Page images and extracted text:

_ _ _ _ _

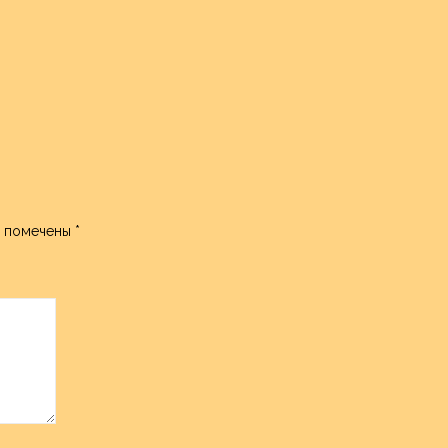
я помечены
*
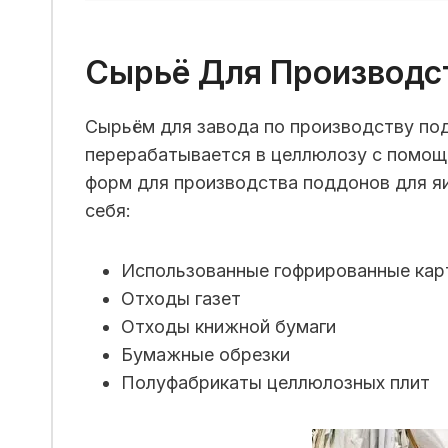
Сырьё Для Производс
Сырьём для завода по производству под
перерабатывается в целлюлозу с помощ
форм для производства поддонов для яи
себя:
Использованные гофрированные кар
Отходы газет
Отходы книжной бумаги
Бумажные обрезки
Полуфабрикаты целлюлозных плит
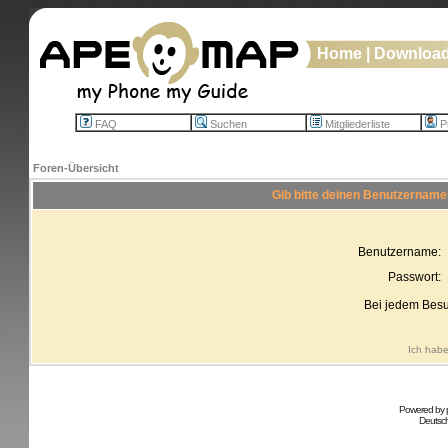
Home
|
Downloa
FAQ
Suchen
Mitgliederliste
Pr
Foren-Übersicht
Gib bitte deinen Benutzername
Benutzername:
Passwort:
Bei jedem Besu
Ich habe
Powered by
Deutsc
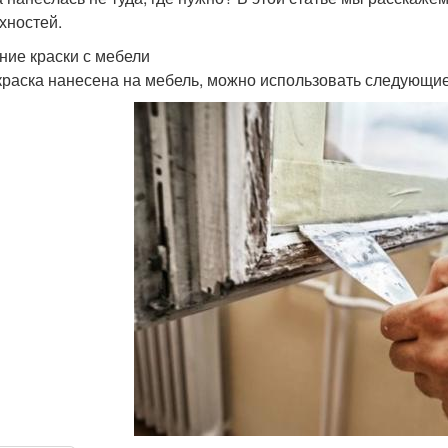
хностей.
ние краски с мебели
краска нанесена на мебель, можно использовать следующие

_ _ _ _ _

Your goal: Render all entries verbatim, excluding any pictures they hold.

Solution for this task:
я помечены
*
Сырьё Для Производс
Сырьём для завода по производству под
перерабатывается в целлюлозу с помощ
форм для производства поддонов для яи
себя:
Использованные гофрированные кар
Отходы газет
Отходы книжной бумаги
Бумажные обрезки
Полуфабрикаты целлюлозных плит
Home
|
Downloa
FAQ
Suchen
Mitgliederliste
Pr
Foren-Übersicht
Gib bitte deinen Benutzername
Benutzername:
Passwort:
Bei jedem Besu
Ich habe
Powered by
Deutsc
хностей.
ние краски с мебели
краска нанесена на мебель, можно использовать следующие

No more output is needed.